→ **TASK ITEM**
The answer must be a single number: how many lines below contain "Dieses".

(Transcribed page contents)

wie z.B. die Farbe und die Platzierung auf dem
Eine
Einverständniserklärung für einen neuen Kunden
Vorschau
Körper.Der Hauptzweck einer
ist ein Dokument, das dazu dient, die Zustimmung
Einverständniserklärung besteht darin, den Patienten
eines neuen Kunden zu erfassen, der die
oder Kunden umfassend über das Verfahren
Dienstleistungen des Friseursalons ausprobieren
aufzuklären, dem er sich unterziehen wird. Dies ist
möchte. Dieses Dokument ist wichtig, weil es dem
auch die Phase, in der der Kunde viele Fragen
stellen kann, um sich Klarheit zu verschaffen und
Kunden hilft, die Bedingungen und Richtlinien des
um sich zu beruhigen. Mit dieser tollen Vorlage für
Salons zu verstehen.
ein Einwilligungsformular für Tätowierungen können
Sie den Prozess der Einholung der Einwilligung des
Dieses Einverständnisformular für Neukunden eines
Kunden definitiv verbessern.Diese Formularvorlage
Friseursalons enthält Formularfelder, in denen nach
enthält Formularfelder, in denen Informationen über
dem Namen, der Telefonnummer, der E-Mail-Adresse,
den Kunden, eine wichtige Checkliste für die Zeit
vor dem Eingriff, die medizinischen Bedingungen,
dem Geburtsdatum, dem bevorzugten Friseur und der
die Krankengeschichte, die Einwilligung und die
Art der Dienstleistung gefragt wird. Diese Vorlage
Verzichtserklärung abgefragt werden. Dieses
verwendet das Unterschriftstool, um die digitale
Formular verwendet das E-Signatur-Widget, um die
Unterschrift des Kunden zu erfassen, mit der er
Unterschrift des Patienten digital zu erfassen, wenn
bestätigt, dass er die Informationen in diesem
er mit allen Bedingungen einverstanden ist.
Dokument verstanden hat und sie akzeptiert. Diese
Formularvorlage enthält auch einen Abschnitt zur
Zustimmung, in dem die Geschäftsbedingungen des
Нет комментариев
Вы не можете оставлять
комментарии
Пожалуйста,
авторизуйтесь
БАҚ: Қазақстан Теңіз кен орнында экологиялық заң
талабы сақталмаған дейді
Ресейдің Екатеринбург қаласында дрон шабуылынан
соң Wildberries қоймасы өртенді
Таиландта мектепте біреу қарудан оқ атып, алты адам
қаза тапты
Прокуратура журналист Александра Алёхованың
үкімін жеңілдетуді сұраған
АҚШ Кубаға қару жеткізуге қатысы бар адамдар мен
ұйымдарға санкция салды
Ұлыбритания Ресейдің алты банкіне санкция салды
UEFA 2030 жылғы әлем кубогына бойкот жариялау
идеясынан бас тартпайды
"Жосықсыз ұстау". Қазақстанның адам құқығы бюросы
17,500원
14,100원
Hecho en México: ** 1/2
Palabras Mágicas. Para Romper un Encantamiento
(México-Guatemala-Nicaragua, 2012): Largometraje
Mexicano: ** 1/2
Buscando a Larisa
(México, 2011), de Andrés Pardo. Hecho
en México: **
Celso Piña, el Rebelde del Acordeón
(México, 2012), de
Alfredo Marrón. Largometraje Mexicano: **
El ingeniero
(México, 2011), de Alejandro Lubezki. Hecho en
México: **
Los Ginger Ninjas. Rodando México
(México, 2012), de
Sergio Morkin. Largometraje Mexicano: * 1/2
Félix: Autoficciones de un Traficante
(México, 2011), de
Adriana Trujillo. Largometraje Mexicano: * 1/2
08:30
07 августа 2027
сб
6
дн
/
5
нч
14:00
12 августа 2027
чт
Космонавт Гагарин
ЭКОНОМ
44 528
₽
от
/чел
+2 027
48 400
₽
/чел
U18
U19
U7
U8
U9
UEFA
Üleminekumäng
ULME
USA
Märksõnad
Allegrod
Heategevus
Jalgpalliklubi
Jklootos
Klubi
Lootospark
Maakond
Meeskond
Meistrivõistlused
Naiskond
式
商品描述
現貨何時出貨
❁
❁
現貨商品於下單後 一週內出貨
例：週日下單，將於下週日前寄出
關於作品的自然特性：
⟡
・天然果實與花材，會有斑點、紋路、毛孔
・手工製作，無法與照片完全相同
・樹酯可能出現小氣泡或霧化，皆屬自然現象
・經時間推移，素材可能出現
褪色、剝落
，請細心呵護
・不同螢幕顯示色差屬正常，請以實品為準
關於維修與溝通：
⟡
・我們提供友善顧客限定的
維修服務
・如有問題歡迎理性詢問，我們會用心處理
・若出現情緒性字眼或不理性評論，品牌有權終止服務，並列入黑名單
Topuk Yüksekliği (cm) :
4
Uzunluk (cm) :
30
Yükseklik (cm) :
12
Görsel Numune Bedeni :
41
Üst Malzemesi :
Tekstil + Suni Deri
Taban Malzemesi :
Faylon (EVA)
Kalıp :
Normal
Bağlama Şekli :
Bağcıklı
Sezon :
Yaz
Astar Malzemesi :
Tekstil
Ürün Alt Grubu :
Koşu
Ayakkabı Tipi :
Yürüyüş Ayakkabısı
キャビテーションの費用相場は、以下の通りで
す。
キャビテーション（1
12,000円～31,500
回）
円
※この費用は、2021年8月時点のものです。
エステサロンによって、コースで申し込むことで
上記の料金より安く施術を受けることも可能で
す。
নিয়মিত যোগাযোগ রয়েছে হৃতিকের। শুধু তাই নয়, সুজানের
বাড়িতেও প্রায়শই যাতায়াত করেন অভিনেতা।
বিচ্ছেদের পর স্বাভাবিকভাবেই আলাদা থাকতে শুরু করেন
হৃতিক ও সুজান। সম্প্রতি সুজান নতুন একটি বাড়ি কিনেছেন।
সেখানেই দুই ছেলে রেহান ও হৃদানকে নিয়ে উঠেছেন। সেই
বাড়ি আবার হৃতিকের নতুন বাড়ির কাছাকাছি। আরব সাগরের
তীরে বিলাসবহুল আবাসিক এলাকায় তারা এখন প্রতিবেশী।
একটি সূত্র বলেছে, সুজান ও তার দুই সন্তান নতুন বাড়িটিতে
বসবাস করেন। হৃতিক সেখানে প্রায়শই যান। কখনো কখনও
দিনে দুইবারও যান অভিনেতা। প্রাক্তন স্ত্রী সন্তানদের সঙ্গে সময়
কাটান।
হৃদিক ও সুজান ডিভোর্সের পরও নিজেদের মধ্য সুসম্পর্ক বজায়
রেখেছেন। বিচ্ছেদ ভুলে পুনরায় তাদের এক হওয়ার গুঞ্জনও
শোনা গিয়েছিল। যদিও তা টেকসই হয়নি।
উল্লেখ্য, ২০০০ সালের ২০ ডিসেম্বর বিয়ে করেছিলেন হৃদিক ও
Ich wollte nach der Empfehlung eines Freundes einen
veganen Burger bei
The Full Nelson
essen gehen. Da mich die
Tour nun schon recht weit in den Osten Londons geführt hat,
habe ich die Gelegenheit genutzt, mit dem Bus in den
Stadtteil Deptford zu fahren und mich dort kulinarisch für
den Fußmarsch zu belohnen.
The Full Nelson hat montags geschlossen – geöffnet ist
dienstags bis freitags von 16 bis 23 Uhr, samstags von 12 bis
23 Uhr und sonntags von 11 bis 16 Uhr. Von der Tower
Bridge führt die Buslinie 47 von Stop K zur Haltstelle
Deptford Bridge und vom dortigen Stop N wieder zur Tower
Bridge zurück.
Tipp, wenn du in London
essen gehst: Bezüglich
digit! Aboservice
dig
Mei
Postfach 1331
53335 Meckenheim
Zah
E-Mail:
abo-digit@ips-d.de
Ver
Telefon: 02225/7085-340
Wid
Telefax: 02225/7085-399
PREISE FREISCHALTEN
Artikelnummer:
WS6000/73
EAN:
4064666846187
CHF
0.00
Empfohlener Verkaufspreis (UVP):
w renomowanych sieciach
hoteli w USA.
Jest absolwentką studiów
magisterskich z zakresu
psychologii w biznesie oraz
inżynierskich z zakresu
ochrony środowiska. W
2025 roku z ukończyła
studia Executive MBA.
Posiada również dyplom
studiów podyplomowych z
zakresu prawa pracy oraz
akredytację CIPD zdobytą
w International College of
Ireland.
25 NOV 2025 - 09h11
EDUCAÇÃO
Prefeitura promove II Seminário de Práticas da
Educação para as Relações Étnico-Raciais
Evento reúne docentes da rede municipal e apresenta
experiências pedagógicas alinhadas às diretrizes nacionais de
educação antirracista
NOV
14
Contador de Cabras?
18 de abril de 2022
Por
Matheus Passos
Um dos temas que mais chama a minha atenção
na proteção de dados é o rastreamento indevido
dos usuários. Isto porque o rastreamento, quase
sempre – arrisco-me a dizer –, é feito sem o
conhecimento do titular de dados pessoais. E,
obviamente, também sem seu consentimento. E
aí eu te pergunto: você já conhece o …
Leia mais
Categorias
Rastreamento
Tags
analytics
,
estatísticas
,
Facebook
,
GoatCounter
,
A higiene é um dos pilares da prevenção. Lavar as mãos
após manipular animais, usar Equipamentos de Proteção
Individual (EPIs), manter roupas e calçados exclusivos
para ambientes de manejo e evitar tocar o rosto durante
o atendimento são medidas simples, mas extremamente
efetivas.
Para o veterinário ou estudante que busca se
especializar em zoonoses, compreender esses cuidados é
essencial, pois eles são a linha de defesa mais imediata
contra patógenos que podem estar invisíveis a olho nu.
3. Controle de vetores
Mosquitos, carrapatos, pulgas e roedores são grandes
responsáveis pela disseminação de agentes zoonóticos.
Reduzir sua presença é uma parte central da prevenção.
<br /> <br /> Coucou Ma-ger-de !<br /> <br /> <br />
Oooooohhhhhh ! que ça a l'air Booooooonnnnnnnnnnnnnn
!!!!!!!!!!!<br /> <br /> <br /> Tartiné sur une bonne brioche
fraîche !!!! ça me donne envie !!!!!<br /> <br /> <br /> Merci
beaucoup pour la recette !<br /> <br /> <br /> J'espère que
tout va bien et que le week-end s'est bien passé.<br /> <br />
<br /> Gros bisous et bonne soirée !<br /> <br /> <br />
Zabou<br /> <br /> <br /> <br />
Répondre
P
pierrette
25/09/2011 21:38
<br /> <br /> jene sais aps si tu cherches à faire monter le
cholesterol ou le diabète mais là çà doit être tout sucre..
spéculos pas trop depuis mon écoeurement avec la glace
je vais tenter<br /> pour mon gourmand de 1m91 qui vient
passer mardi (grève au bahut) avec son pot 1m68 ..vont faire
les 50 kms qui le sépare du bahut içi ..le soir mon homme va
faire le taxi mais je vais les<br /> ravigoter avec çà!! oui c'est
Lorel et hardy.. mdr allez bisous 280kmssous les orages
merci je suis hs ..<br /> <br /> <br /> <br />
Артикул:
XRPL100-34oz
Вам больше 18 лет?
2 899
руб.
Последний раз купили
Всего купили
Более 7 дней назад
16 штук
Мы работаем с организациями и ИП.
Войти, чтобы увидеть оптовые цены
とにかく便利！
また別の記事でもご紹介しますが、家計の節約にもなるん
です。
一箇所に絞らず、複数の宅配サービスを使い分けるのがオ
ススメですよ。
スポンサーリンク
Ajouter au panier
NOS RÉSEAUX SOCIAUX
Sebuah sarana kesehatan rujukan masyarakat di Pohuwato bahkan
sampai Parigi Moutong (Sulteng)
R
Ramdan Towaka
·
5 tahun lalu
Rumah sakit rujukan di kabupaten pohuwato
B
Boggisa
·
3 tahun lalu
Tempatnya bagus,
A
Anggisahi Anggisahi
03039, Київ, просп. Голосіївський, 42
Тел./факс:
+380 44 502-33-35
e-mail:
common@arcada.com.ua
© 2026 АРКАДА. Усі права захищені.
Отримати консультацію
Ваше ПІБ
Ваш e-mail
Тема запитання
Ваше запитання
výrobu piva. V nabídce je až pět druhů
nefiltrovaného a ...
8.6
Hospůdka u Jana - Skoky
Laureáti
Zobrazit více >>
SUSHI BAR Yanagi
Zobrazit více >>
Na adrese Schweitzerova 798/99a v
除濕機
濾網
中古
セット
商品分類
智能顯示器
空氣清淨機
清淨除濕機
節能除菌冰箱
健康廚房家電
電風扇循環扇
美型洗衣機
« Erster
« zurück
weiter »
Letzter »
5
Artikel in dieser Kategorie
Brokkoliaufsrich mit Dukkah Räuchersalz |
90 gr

→ **TASK RESPONSE**
3